Згурский яростно выдохнул и будто со стороны увидел вдруг, как струя пламени несется впереди него. Все исчезло, смешалось: тягучий, словно воск, камень, твердый огонь, вращающиеся в жутком хороводе лица. Он увидел, как разваливается на части привычный мир: исчезает Москва, старый особняк на Сретенке, превращается в прах отчего-то пустое каменное ложе.
Среди общего хаоса он искал глазами Татьяну. Увидел ее, подхватил и взмыл куда-то вверх. Туда, где должно было находиться какое-нибудь — все равно какое — небо.
Май 1613. Орбо — темпоральное образование 1.За валом, за высоким палисадом раздавался колокольный перезвон. Францишек Згурский поморщился. Стройный благовест предвещал лишний час ожидания. Когда поутру, едва отворились Сретенские ворота и верный человек принял из рук королевского гонца направленную царю тайную грамоту, тот молвил, что долго ждать не придется. Однако Францишек все ждал и ждал. Ответа не было.
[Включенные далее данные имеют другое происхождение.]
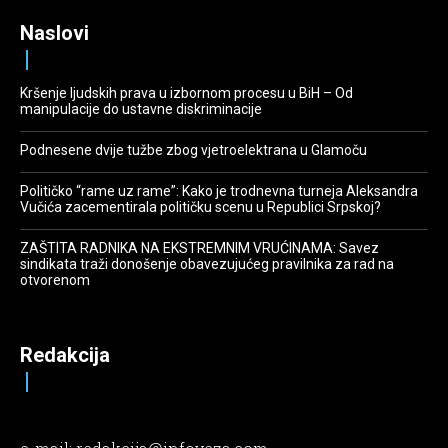
Naslovi
Kršenje ljudskih prava u izbornom procesu u BiH – Od
manipulacije do ustavne diskriminacije
Podnesene dvije tužbe zbog vjetroelektrana u Glamoču
Političko “rame uz rame”: Kako je trodnevna turneja Aleksandra
Vučića zacementirala političku scenu u Republici Srpskoj?
ZAŠTITA RADNIKA NA EKSTREMNIM VRUĆINAMA: Savez
sindikata traži donošenje obavezujućeg pravilnika za rad na
otvorenom
Redakcija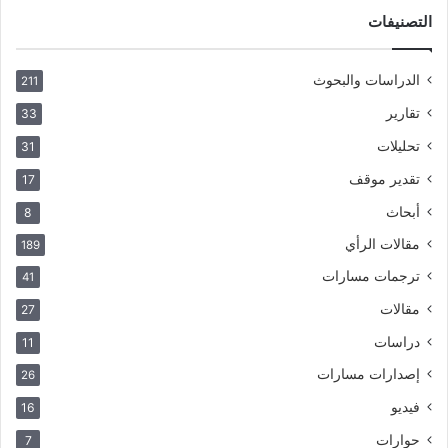
التصنيفات
الدراسات والبحوث
211
تقارير
33
تحليلات
31
تقدير موقف
17
أبحاث
8
مقالات الرأي
189
ترجمات مسارات
41
مقالات
27
دراسات
11
إصدارات مسارات
26
فيديو
16
حوارات
7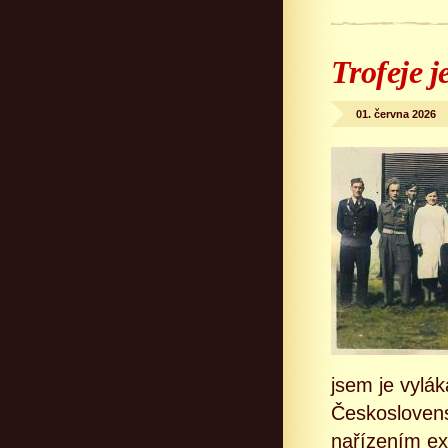
Trofeje 
01. června 2026
jsem je vylá
Českoslovens
nařízením ex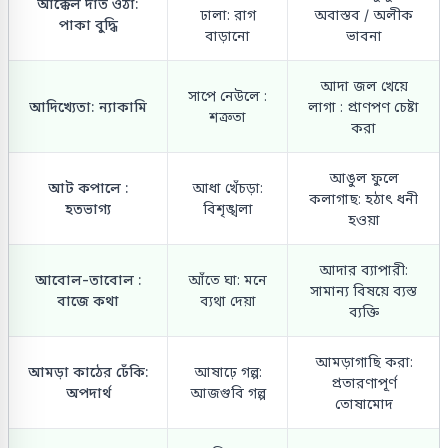
আক্কেল দাঁত ওঠা:
ঢালা: রাগ
অবাস্তব / অলীক
পাকা বুদ্ধি
বাড়ানো
ভাবনা
আদা জল খেয়ে
সাপে নেউলে :
আদিখ্যেতা: ন্যাকামি
লাগা : প্রাণপণ চেষ্টা
শত্রুতা
করা
আঙুল ফুলে
আট কপালে :
আধা খেঁচড়া:
কলাগাছ: হঠাৎ ধনী
হতভাগ্য
বিশৃঙ্খলা
হওয়া
আদার ব্যাপারী:
আবোল-তাবোল :
আঁতে ঘা: মনে
সামান্য বিষয়ে ব্যস্ত
বাজে কথা
ব্যথা দেয়া
ব্যক্তি
আমড়াগাছি করা:
আমড়া কাঠের ঢেঁকি:
আষাঢ়ে গল্প:
প্রতারণাপূর্ণ
অপদার্থ
আজগুবি গল্প
তোষামোদ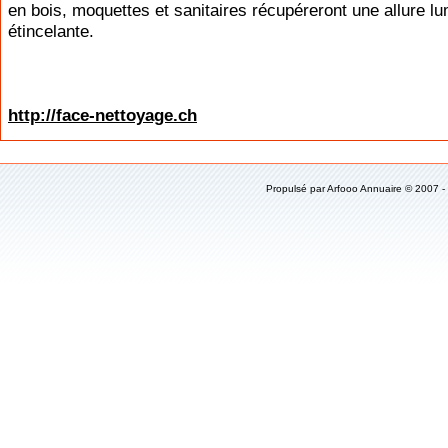
en bois, moquettes et sanitaires récupéreront une allure l
étincelante.
http://face-nettoyage.ch
Propulsé par
Arfooo Annuaire
© 2007 -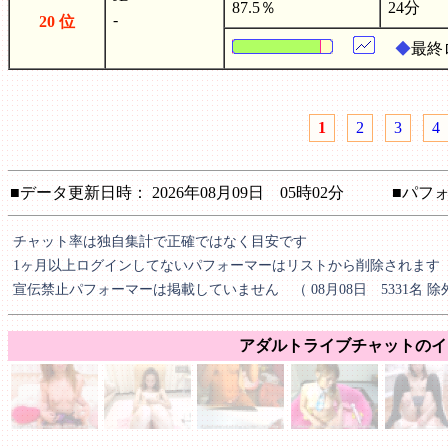
87.5％
24分
-
20 位
◆
最終
1
2
3
4
■データ更新日時： 2026年08月09日 05時02分 ■パフォ
チャット率は独自集計で正確ではなく目安です
1ヶ月以上ログインしてないパフォーマーはリストから削除されます
宣伝禁止パフォーマーは掲載していません （ 08月08日 5331名 除
アダルトライブチャットのイ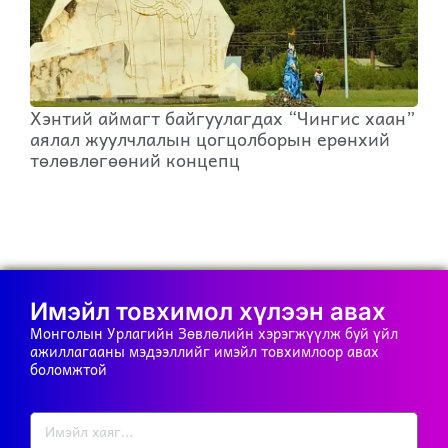
Хэнтий аймагт байгуулагдах “Чингис хаан”
аялал жуулчлалын цогцолборын ерөнхий
төлөвлөгөөний концепц
Имэйл товхимол хүлээн авах
Монголын Урлагийн Зөвлөлийн хэрэгжүүлж буй үйл
ажиллагааны мэдээллийг имэйл товхимлоор авах
боломжтой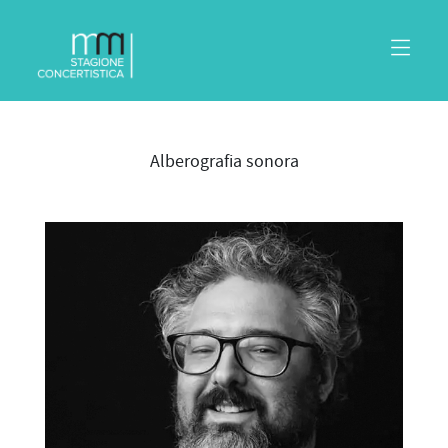
Alberografia sonora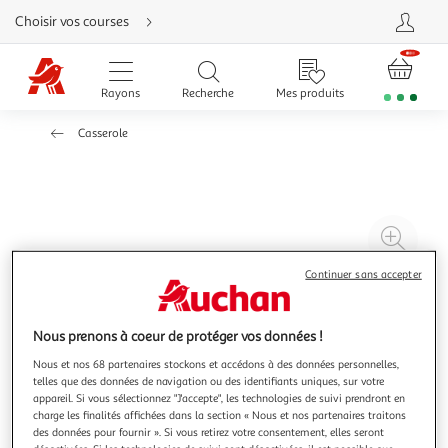
Aller
Choisir vos courses
directement
au
contenu
Aller
directement
Rayons
Recherche
Mes produits
à
la
recherche
Casserole
Aller
directement
à
la
navigation
Aller
directement
à
Agr
la
rubrique
l'il
besoin
Continuer sans accepter
d'aide
à
Réd
20
l'il
à
Par
Nous prenons à coeur de protéger vos données !
100
le
Nous et nos 68 partenaires stockons et accédons à des données personnelles,
%
pro
telles que des données de navigation ou des identifiants uniques, sur votre
appareil. Si vous sélectionnez "J'accepte", les technologies de suivi prendront en
charge les finalités affichées dans la section « Nous et nos partenaires traitons
des données pour fournir ». Si vous retirez votre consentement, elles seront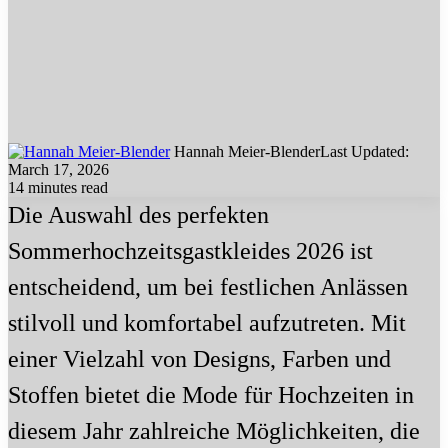
Hannah Meier-Blender
Last Updated:
March 17, 2026
14 minutes read
Die Auswahl des perfekten
Sommerhochzeitsgastkleides 2026 ist
entscheidend, um bei festlichen Anlässen
stilvoll und komfortabel aufzutreten. Mit
einer Vielzahl von Designs, Farben und
Stoffen bietet die Mode für Hochzeiten in
diesem Jahr zahlreiche Möglichkeiten, die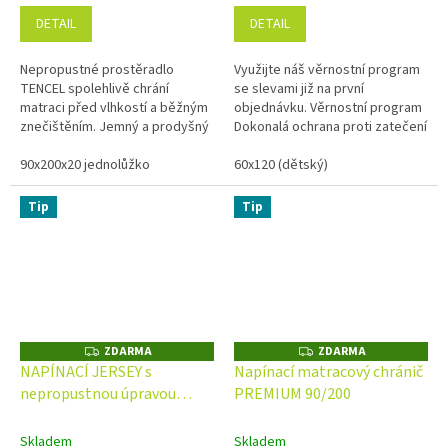
DETAIL
DETAIL
Nepropustné prostěradlo
Využijte náš věrnostní program
TENCEL spolehlivě chrání
se slevami již na první
matraci před vlhkostí a běžným
objednávku. Věrnostní program
znečištěním. Jemný a prodyšný
Dokonalá ochrana proti zatečení
materiál Tencel přináší vysoký
tekutin do matrace.
komfort během spánku.
90x200x20 jednolůžko
Paropropustná a zároveň
60x120 (dětský)
Voděodolné...
dutým...
Tip
Tip
ZDARMA
ZDARMA
Z
Z
D
D
NAPÍNACÍ JERSEY s
Napínací matracový chránič
A
A
nepropustnou úpravou
PREMIUM 90/200
R
R
M
M
90/200
A
A
Skladem
Skladem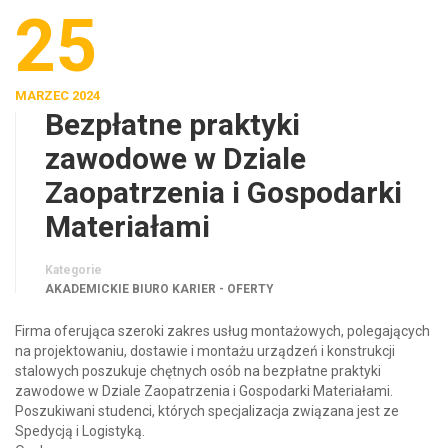
25
MARZEC 2024
Bezpłatne praktyki
zawodowe w Dziale
Zaopatrzenia i Gospodarki
Materiałami
Kategorie
AKADEMICKIE BIURO KARIER - OFERTY
Firma oferująca szeroki zakres usług montażowych, polegających
na projektowaniu, dostawie i montażu urządzeń i konstrukcji
stalowych poszukuje chętnych osób na bezpłatne praktyki
zawodowe w Dziale Zaopatrzenia i Gospodarki Materiałami.
Poszukiwani studenci, których specjalizacja związana jest ze
Spedycją i Logistyką.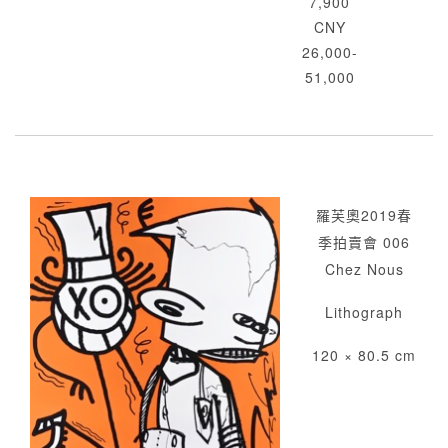
7,900
CNY
26,000-
51,000
羅芙奧2019春
季拍賣會 006
Chez Nous
Lithograph
120 × 80.5 cm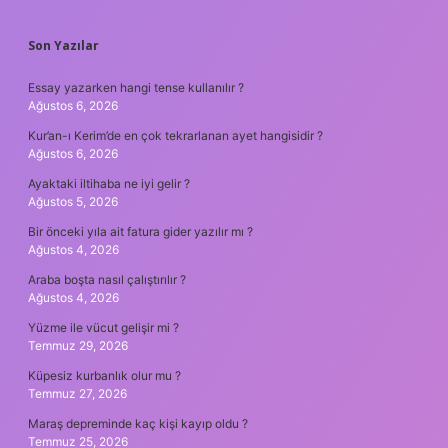
Son Yazılar
Essay yazarken hangi tense kullanılır ?
Ağustos 6, 2026
Kur’an-ı Kerim’de en çok tekrarlanan ayet hangisidir ?
Ağustos 6, 2026
Ayaktaki iltihaba ne iyi gelir ?
Ağustos 5, 2026
Bir önceki yıla ait fatura gider yazılır mı ?
Ağustos 4, 2026
Araba boşta nasıl çalıştırılır ?
Ağustos 4, 2026
Yüzme ile vücut gelişir mi ?
Temmuz 29, 2026
Küpesiz kurbanlık olur mu ?
Temmuz 27, 2026
Maraş depreminde kaç kişi kayıp oldu ?
Temmuz 25, 2026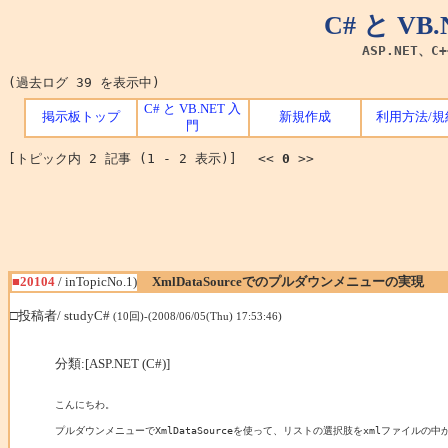
C# と V
ASP.NET、C
(過去ログ 39 を表示中)
C# と VB.NET 入
掲示板トップ
新規作成
利用方法/規
門
[トピック内 2 記事 (1 - 2 表示)] <<
0
>>
■20104
/ inTopicNo.1)
XmlDataSourceでのプルダウンメニューの実現
□投稿者/ studyC#
(10回)-(2008/06/05(Thu) 17:53:46)
分類:[ASP.NET (C#)]
こんにちわ。

プルダウンメニューでXmlDataSourceを使って、リストの選択肢をxmlファイル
Он стоял под тенью раскидистого дуба, скрестив руки на груди, разглядывая то крепость с видневшимися над стенами золочеными куполами церквей, то редкий подлесок, оставшийся после недавней осады от довольно густой рощи. Здесь, в глубоком, заросшем кустами акации овражке, располагался тайный лаз под крепостной вал. Если на привезенное Францишеком королевское послание от юного царя Михаила ответа не последует, то верный человек с той стороны даст знак, что пора несолоно хлебавши домой возвращаться. Честь, ясное дело, в том невелика, но хоть голова на плечах останется — и то слава богу. Сказывали — царь крут. На троне без году неделя, родом худоват, оттого и лютует.
Францишек оглянулся на своего пахолика:[36]
— Тимаш, отведи коней за рощу. Если вдруг что недоброе станется — пробирайся домой. Расскажи, что дело, порученное мне, выполнил я от альфы до омеги, и упрека мне ни в чем быть не должно.
— Пан Францишек, вы так говорите, будто с жизнью прощаетесь.
— Кто знает. — Згурский положил руку на эфес сабли. — Всякое может случиться. Нас сюда пировать не звали, могут и на копья поднять.
Юноша взял под уздцы двух стоявших рядом коней.
— И Терезе передай, — напутствовал его шляхтич, — что пока жив буду, имя ее будет моим знаменем.
— Да что вы так-то? Недели через три свидитесь, сами ей и расскажете.
— Иди. Не задерживайся.
Згурский прикрыл глаза, вспоминая прелестное, горящее страстью лицо возлюбленной. Лишь год назад, бросаясь в гущу сечи, он ухмылялся: «Что стоит жизнь?» Теперь его слова звучали по-другому: «Что стоит жизнь без надежды вернуться к ней?» Францишек стоял с закрытыми глазами. Ему казалось, что он слышит голос Терезы, видит ее улыбку, от которой начинает радостно колотиться сердце.
Внезапно Згурский почувствовал на себе чей-то пристальный взгляд. Распахнул глаза, отпрянул к дереву, готовясь выхватить саблю, но это было излишне. Невдалеке стоял и глядел на него человек в иноземном платье. Лицо незнакомца было резкое, точно вырубленное топором.
«Швед или датчанин, — подумал коронный шляхтич. — Неужели же и северяне сюда посольство снарядили? Против нашего короля замышляют? Разузнать бы…»
Иноземец смотрел на Згурского удивленно, пожалуй, даже недоумевающе.
«Что это он вытаращился так?» — досадуя, нахмурился Згурский, до половины обнажая саблю.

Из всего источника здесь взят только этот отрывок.